RE: Anyone up for a quatern?

Blank syllabic meter form it is...and expertly done. Not only are the lines top quality, you project a haunting image of the lady and the reader can feel the melancholy, loneliness, fear and even despair that makes her life what it is.

Excellent work, good sir.

05-13-2010 at 01:57:52 AM

RE: Anyone up for a quatern?

Whether it meets requirements or not, I had so much fun with this one!

Won’t You Be My Neighbor? (poem 4, Balladeer’s quatern)
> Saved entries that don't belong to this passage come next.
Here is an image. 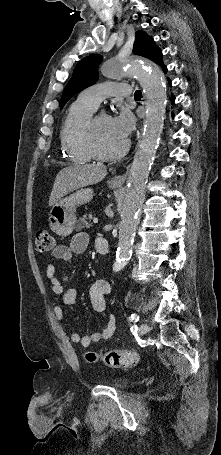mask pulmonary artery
<instances>
[{"mask_svg":"<svg viewBox=\"0 0 221 455\" xmlns=\"http://www.w3.org/2000/svg\"><path fill=\"white\" fill-rule=\"evenodd\" d=\"M131 94V87L126 83L103 82L92 85L80 93L81 99L94 108H97L100 102L109 96Z\"/></svg>","mask_w":221,"mask_h":455,"instance_id":"pulmonary-artery-1","label":"pulmonary artery"}]
</instances>
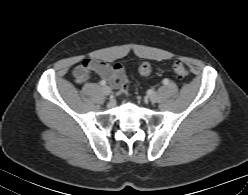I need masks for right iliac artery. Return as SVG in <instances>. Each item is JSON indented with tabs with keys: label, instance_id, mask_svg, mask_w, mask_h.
<instances>
[{
	"label": "right iliac artery",
	"instance_id": "82829eb1",
	"mask_svg": "<svg viewBox=\"0 0 248 195\" xmlns=\"http://www.w3.org/2000/svg\"><path fill=\"white\" fill-rule=\"evenodd\" d=\"M100 84H101L102 86H105V85H106V82L102 80V81L100 82Z\"/></svg>",
	"mask_w": 248,
	"mask_h": 195
}]
</instances>
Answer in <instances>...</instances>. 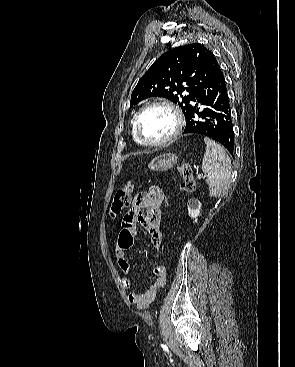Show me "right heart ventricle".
<instances>
[{"label":"right heart ventricle","mask_w":295,"mask_h":367,"mask_svg":"<svg viewBox=\"0 0 295 367\" xmlns=\"http://www.w3.org/2000/svg\"><path fill=\"white\" fill-rule=\"evenodd\" d=\"M134 118H135V116L132 118V120H131V125H132V137H133V139L137 142V143H139V141L137 140V138H136V136H135V133H134Z\"/></svg>","instance_id":"1"}]
</instances>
There goes my crazy neighbor, Flo.
She wonders when her cash will grow.
You see, she planted twenty dimes,
To sow some cash instead of limes.

All dressed in shades of green Day-Glo,
There goes my crazy neighbor, Flo.
She also favors polka dots,
And ties her hair in sailor’s knots.

Her dog is odd as he can be;
His diet includes herbal tea,
There goes my crazy neighbor, Flo.
I wonder where it is she goes?

I tried to ask her yesterday,
But she kept skating on her way.
She winked and said “My UFO.”
There goes my crazy neighbor, Flo.

05-13-2010 at 07:48:57 AM

RE: Anyone up for a quatern?

A poet s blossoming before my eyes! This is great stuff! You handled the exercise perfectly and came out with an intriguing poem, to boot. It's always refreshing to see someone come up with an idea for a poem that's unique...and you have done so here. It flows easily and, even though good humor can be difficult to pull off at times, you have certainly done so here. Very cute, miss!LOL

06-20-2010 at 01:38:38 PM

RE: RE: Anyone up for a quatern?

[quote="RHPeat"]Actually in your description there was nothing stated about rhyme schemes at all so I did not use rhyme at all. So I guess its written in a blank syllabic meter form.
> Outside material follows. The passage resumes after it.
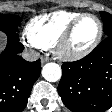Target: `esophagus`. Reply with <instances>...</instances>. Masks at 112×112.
<instances>
[{"label": "esophagus", "mask_w": 112, "mask_h": 112, "mask_svg": "<svg viewBox=\"0 0 112 112\" xmlns=\"http://www.w3.org/2000/svg\"><path fill=\"white\" fill-rule=\"evenodd\" d=\"M49 61L48 58H41V63L44 64L45 62Z\"/></svg>", "instance_id": "34e87169"}]
</instances>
Smiling Within Her Cubical

That’s the woman that lives inside
a room that is tightly closed up.
She walks in rings around her chair
then she sits before the window

to stare into the nothing there.
That’s the woman that lives inside
who finds emptiness everywhere.
She keeps all her doors locked so firm

to obscure the bigger world out-
side. She holds herself safe from harm.
That’s the woman that lives inside
to stay away from the danger

out there. She hasn’t quite discovered
she’s nobody there; she knows it
all. Latched in fierce security
that’s the woman that lives inside.



© RHPeat 10:03 am, 3/19/09
Form: A Quatern: 4 quatrains with a refrain that shifts
Lines(1R,2,3,4; 1,2R,3,4; 1,2,3R,4; 1,2,3,4R
8 syllabic meter/verse.

@@@@@@@@@@@@@@@@@@@@@@@@@@@@@@@@@@@@@@@@@@@@@@@@@@@@@@@@

It is fascinating how poems written on certain themes and in a particular style, can stir our memory to recall incidents or experiences actually witnessed or were informed through poetry, music or sound technology.
This poem recalls my memory of Miss HavIsham in Charles Dicken;'s novel, "Great Expectations", IT shouldn't be a surprise that some of us can associate this poem with actual people , probably a relative
A very pleasing feature of the quatern is its brevity,and that a lot of des-cription, narrative, information and pathos or irony is artfully and rhythmically compressed into sixteen lines. .A prominent feature is, unity throughout he entire poem is sustained by a chorus or refrain line which occurs m every stanza., but not in the same position in each.


.
[/i]cool grin[/quote]

Last edited by cousinsoren 06-20-2010 at 02:11:40 PM

06-20-2010 at 08:13:01 PM

RE: Anyone up for a quatern?

Right you are, cousin, and you used this form to it's fullest measure. It is an excellent poem, a moving story and paints graphically the life and inner feelings of the subject character in few lines. Very, very nicely done, sir.

Of course, being the teacher, I must find something to correct! (you misspelled cubicle in the title)LOL

Poetry is when an emotion has found its thought and the thought has found words.

Robert Frost (1875-1963) American Poet.